WHAT THE EXERCISE ASKS — Wherever the word "thumb" appears in a line of the records, copy that line.

DATA EXTRACTS —
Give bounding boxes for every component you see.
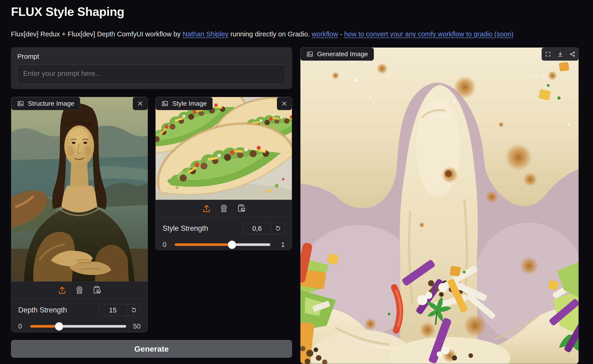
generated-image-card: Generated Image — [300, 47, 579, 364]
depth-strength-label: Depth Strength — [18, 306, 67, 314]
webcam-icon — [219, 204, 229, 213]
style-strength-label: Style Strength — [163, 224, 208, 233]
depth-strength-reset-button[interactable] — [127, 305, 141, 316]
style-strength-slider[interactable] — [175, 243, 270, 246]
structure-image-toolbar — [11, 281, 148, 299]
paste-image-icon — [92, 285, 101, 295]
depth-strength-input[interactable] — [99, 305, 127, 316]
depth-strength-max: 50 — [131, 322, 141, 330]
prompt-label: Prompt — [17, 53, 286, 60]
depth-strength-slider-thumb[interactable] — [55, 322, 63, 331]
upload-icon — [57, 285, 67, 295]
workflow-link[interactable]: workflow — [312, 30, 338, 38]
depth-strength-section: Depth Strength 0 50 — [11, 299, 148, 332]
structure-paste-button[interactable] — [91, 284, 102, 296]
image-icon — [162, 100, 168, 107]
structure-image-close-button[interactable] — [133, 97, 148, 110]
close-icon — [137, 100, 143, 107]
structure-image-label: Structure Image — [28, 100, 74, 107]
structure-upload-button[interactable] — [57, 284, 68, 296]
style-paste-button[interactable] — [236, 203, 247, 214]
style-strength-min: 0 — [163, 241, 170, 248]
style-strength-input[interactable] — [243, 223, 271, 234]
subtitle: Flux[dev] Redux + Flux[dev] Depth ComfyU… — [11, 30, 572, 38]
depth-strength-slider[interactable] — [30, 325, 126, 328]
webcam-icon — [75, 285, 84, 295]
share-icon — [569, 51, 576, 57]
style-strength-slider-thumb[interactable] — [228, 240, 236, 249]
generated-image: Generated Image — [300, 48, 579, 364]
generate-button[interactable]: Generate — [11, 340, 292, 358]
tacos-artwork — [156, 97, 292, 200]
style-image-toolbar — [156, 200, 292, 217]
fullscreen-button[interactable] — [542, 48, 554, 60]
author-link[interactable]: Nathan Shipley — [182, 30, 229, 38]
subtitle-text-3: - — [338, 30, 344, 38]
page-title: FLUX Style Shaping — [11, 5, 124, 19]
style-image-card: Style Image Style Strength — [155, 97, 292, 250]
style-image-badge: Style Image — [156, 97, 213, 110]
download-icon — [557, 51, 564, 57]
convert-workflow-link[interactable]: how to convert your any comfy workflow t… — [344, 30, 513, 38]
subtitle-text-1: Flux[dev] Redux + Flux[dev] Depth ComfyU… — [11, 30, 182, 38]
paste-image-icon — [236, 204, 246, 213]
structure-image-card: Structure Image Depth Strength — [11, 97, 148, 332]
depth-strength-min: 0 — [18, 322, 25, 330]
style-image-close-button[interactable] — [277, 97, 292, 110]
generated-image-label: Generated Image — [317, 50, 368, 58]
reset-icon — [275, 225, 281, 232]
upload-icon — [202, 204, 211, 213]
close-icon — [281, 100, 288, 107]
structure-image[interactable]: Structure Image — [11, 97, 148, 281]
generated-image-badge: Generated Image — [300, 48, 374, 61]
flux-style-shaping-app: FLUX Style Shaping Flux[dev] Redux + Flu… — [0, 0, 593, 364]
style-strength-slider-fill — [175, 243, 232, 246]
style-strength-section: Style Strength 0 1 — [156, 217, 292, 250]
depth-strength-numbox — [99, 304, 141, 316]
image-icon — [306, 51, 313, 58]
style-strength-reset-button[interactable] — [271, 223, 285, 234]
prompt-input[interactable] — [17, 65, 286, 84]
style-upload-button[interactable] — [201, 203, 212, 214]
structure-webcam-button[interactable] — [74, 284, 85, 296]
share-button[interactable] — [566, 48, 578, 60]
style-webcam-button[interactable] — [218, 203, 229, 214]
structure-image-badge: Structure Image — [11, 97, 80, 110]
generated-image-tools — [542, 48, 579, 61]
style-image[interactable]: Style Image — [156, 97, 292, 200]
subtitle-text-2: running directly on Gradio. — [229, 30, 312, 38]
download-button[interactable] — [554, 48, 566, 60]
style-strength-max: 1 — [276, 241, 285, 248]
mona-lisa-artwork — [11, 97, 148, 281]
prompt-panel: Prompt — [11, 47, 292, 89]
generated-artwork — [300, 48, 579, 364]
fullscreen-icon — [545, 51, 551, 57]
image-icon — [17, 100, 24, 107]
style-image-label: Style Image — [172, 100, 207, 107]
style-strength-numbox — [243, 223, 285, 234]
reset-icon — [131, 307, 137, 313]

COMPLETED TASK —
depth-strength-slider-thumb[interactable] — [55, 322, 63, 331]
style-strength-slider-thumb[interactable] — [228, 240, 236, 249]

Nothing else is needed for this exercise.